**Records**:
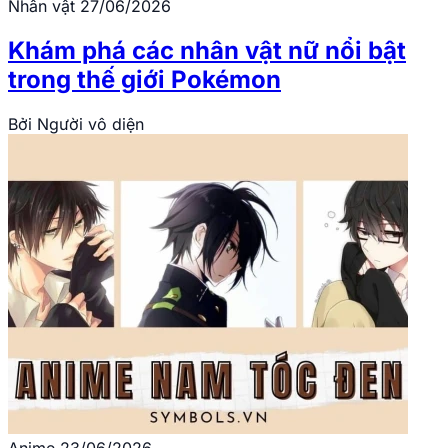
Nhân vật
27/06/2026
Khám phá các nhân vật nữ nổi bật
trong thế giới Pokémon
Bởi
Người vô diện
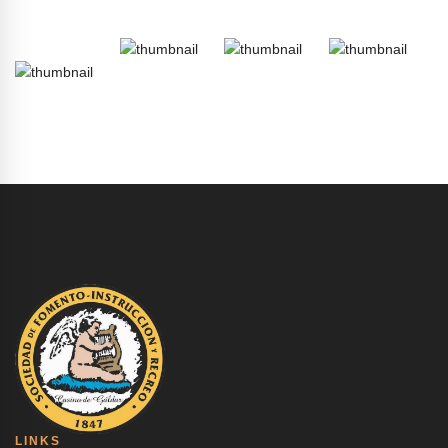
LINKS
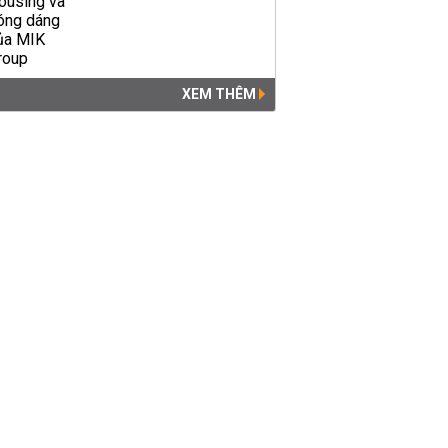
XEM THÊM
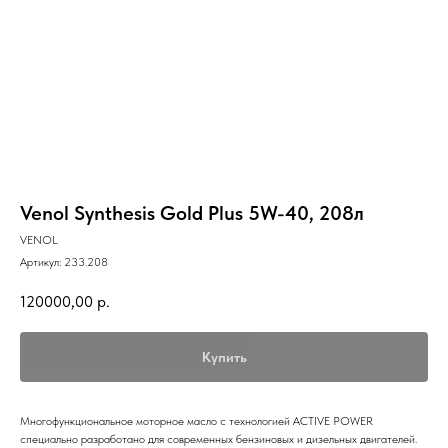
Venol Synthesis Gold Plus 5W-40, 208л
VENOL
Артикул:
233.208
120000,00
р.
Купить
Многофункциональное моторное масло с технологией ACTIVE POWER
специально разработано для современных бензиновых и дизельных двигателей.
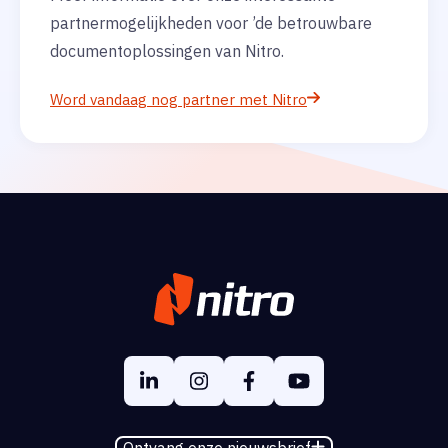
partnermogelijkheden voor ’de betrouwbare
documentoplossingen van Nitro.
Word vandaag nog partner met Nitro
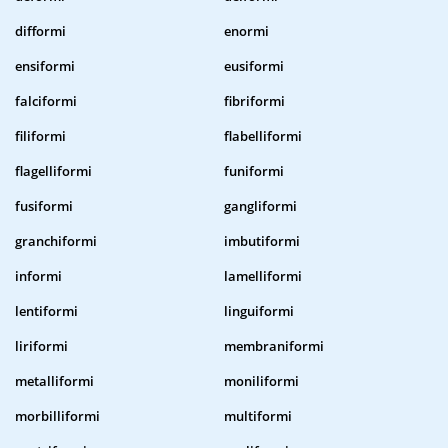
difformi
enormi
ensiformi
eusiformi
falciformi
fibriformi
filiformi
flabelliformi
flagelliformi
funiformi
fusiformi
gangliformi
granchiformi
imbutiformi
informi
lamelliformi
lentiformi
linguiformi
liriformi
membraniformi
metalliformi
moniliformi
morbilliformi
multiformi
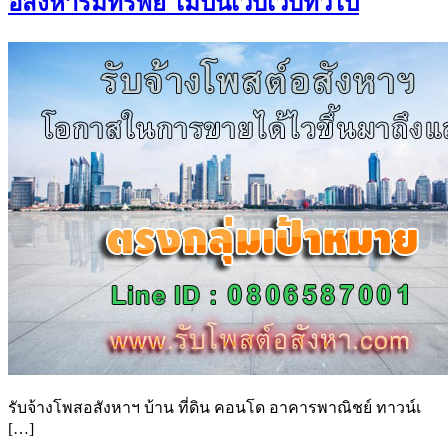
อสังหาริมทรัพย์ ไม่ปนเว็บเว็บทั่วไป
รับจ้างโพสอสังหาฯ บ้าน ที่ดิน คอนโด อาคารพาณิชย์ ทาวน์เ
[…]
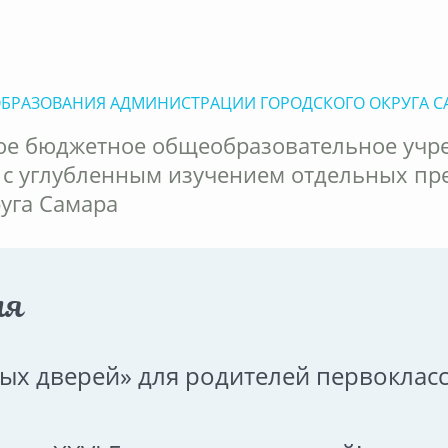
ОБРАЗОВАНИЯ АДМИНИСТРАЦИИ ГОРОДСКОГО ОКРУГА С
е бюджетное общеобразовательное учр
 с углубленным изучением отдельных пр
руга Самара
ия
ых дверей» для родителей первоклас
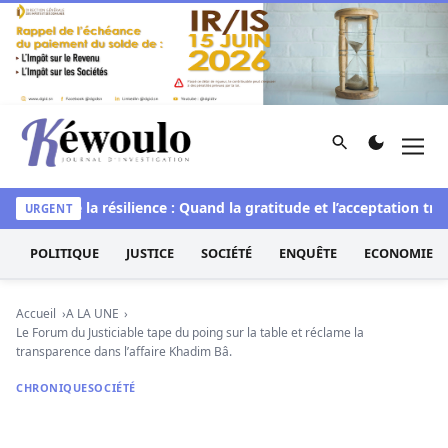
Aller au contenu
Rechercher
Men
Kéwoulo, le premier site d'information et d'investigation d
L’art de la résilience : Quand la gratitude et l’acceptation transf
URGENT
POLITIQUE
JUSTICE
SOCIÉTÉ
ENQUÊTE
ECONOMIE
Accueil
A LA UNE
Le Forum du Justiciable tape du poing sur la table et réclame la
transparence dans l’affaire Khadim Bâ.
CHRONIQUE
SOCIÉTÉ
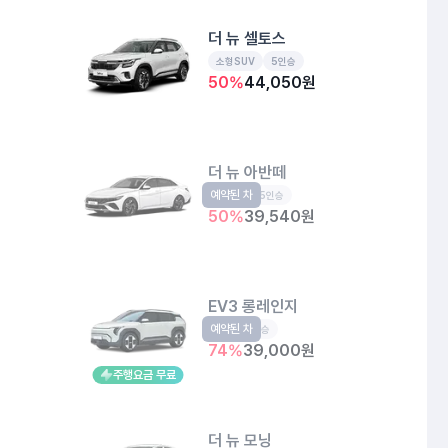
더 뉴 셀토스
소형SUV
5인승
50
%
44,050
원
더 뉴 아반떼
예약된 차
준중형
5인승
50
%
39,540
원
EV3 롱레인지
예약된 차
EV
5인승
74
%
39,000
원
주행요금 무료
더 뉴 모닝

**Task statement**: Word for word, retype all of the data above, but include no pictures.

**Output of the exercise**:
Nhân vật
27/06/2026
Khám phá các nhân vật nữ nổi bật
trong thế giới Pokémon
Bởi
Người vô diện
LINKS
XEM THÊM
Venol Synthesis Gold Plus 5W-40, 208л
VENOL
Артикул:
233.208
120000,00
р.
Купить
Многофункциональное моторное масло с технологией ACTIVE POWER
специально разработано для современных бензиновых и дизельных двигателей.
partnermogelijkheden voor ’de betrouwbare
documentoplossingen van Nitro.
Word vandaag nog partner met Nitro
difformi
enormi
ensiformi
eusiformi
falciformi
fibriformi
filiformi
flabelliformi
flagelliformi
funiformi
fusiformi
gangliformi
granchiformi
imbutiformi
informi
lamelliformi
lentiformi
linguiformi
liriformi
membraniformi
metalliformi
moniliformi
morbilliformi
multiformi
อสังหาริมทรัพย์ ไม่ปนเว็บเว็บทั่วไป
รับจ้างโพสอสังหาฯ บ้าน ที่ดิน คอนโด อาคารพาณิชย์ ทาวน์เ
[…]
ОБРАЗОВАНИЯ АДМИНИСТРАЦИИ ГОРОДСКОГО ОКРУГА С
е бюджетное общеобразовательное учр
 с углубленным изучением отдельных пр
руга Самара
ия
ых дверей» для родителей первоклас
Aller au contenu
Rechercher
Men
Kéwoulo, le premier site d'information et d'investigation d
L’art de la résilience : Quand la gratitude et l’acceptation transf
URGENT
POLITIQUE
JUSTICE
SOCIÉTÉ
ENQUÊTE
ECONOMIE
Accueil
A LA UNE
Le Forum du Justiciable tape du poing sur la table et réclame la
transparence dans l’affaire Khadim Bâ.
CHRONIQUE
SOCIÉTÉ
더 뉴 셀토스
소형SUV
5인승
50
%
44,050
원
더 뉴 아반떼
예약된 차
준중형
5인승
50
%
39,540
원
EV3 롱레인지
예약된 차
EV
5인승
74
%
39,000
원
주행요금 무료
더 뉴 모닝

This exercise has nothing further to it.